Here's a snippet of my dating profile, wish I could find the rest. I added it after a 6 month detour with someone not for me. Drama seems to be a common theme, and it means something different to each person. Persistence and prayer are the keys to Internet dating, and they payed off with my most excellent wife.

"Ok, that didn't work out so well. Please, please, if you have unresolved issues with substance abuse or haven't come to grips with the demons from your past, I will get down on my knees and pray with you, but I don't want to date you. I'm not perfect by any means, but I'm finally at a place in life where the drama seems to be in the rearview mirror. I'm hoping that you are too. I'm searching for a woman that can be a true partner, not someone looking for a white knight. Someone who is naturally happy with herself and her life. Someone filled with the Holy Spirit who is trying their best to walk with God. Someone who is reeeally quick, who I can volley non sequiturs back and forth with and when one of us can't think of one it's fifteen - love. Someone who is outgoing and gregarious, or to paraphrase one of my dad's old sayings, "she could have fun in a paper bag". (I love old sayings, by the way) I'm hoping to meet you soon!"

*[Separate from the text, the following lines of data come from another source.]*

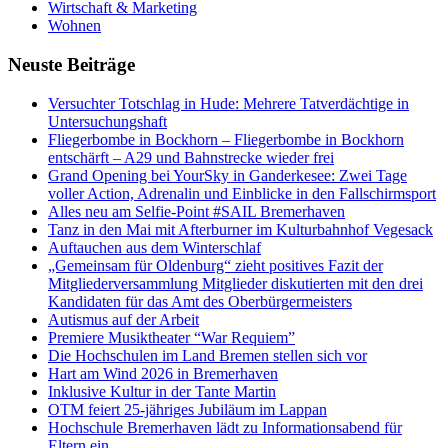
Wirtschaft & Marketing
Wohnen
Neuste Beiträge
Versucht­er Totschlag in Hude: Mehrere Tatverdächtige in
Untersuchungshaft
Fliegerbombe in Bockhorn – Fliegerbombe in Bockhorn
entschärft – A29 und Bahnstrecke wieder frei
Grand Opening bei YourSky in Ganderkesee: Zwei Tage
voller Action, Adrenalin und Einblicke in den Fallschirmsport
Alles neu am Selfie-Point #SAIL Bremerhaven
Tanz in den Mai mit Afterburner im Kulturbahnhof Vegesack
Auftauchen aus dem Winterschlaf
„Gemeinsam für Oldenburg“ zieht positives Fazit der
Mitgliederversammlung Mitglieder diskutierten mit den drei
Kandidaten für das Amt des Oberbürgermeisters
Autismus auf der Arbeit
Premiere Musiktheater “War Requiem”
Die Hochschulen im Land Bremen stellen sich vor
Hart am Wind 2026 in Bremerhaven
Inklusive Kultur in der Tante Martin
OTM feiert 25-jähriges Jubiläum im Lappan
Hochschule Bremerhaven lädt zu Informationsabend für
Eltern ein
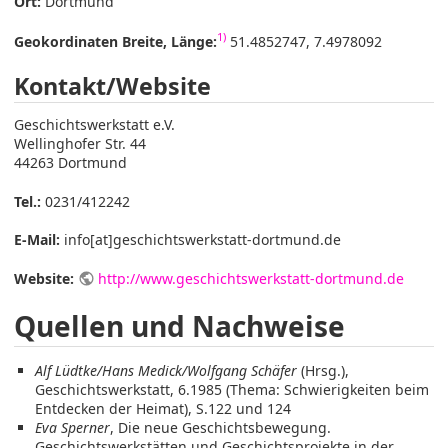
Ort:
Dortmund
1)
Geokordinaten Breite, Länge:
51.4852747, 7.4978092
Kontakt/Website
Geschichtswerkstatt e.V.
Wellinghofer Str. 44
44263 Dortmund
Tel.:
0231/412242
E-Mail:
info[at]geschichtswerkstatt-dortmund.de
Website:
http://www.geschichtswerkstatt-dortmund.de
Quellen und Nachweise
Alf Lüdtke/Hans Medick/Wolfgang Schäfer
(Hrsg.),
Geschichtswerkstatt, 6.1985 (Thema: Schwierigkeiten beim
Entdecken der Heimat), S.122 und 124
Eva Sperner
, Die neue Geschichtsbewegung.
Geschichtswerkstätten und Geschichtsprojekte in der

Excerpted from "That's a Jenn Story", June 21,2011 post. "Dudes, Really?"

http://www.thatsajennstory.com/

"2. What are you saying when you put “Drama free” in your tag-line? Are you trying to tell me that you will not break down and cry at every little thing? Or are you trying to tell me you can’t handle it if I get emotional? And if you can’t, why not? There’s “burned before” and there’s “afraid of one’s own emotions.” Probably in either case, we all need therapy. I usually assume that if I have to wonder about this, the guy in question would consider me dramatic and therefore I should steer clear."

My reply -


Having been on a lot of first dates, I’ll take a stab at number 2. There’s a code here that mainly applies to people who’ve been through a divorce. For me, drama free means that you’re at a place in life where you’ve come to grips with your past, and you’re looking forward to the future. It doesn’t mean you can’t shed a tear, or have a bad day. Most of the men and women on the site are divorced. Our world is just getting back to normal, we would rather not date someone who’s life looks like the break on a game of 9 ball. A good example of drama is the ever popular first date question “Why did you get divorced?” If the answer is an eyebrow singeing forty minute diatribe of what that SOB did to me, drama is alive and well. Google image the old Maxell “Blown Away” poster, you’ll see how it feels. You can’t deny the raw pain that goes with divorce, but it needs time to heal, or at least scar over. Unfortunately, too many people try to self medicate with a new relationship. IMHO they should be in a DivorceCare group learning a healthy, Christian way to cope, and not a Christian Dating website.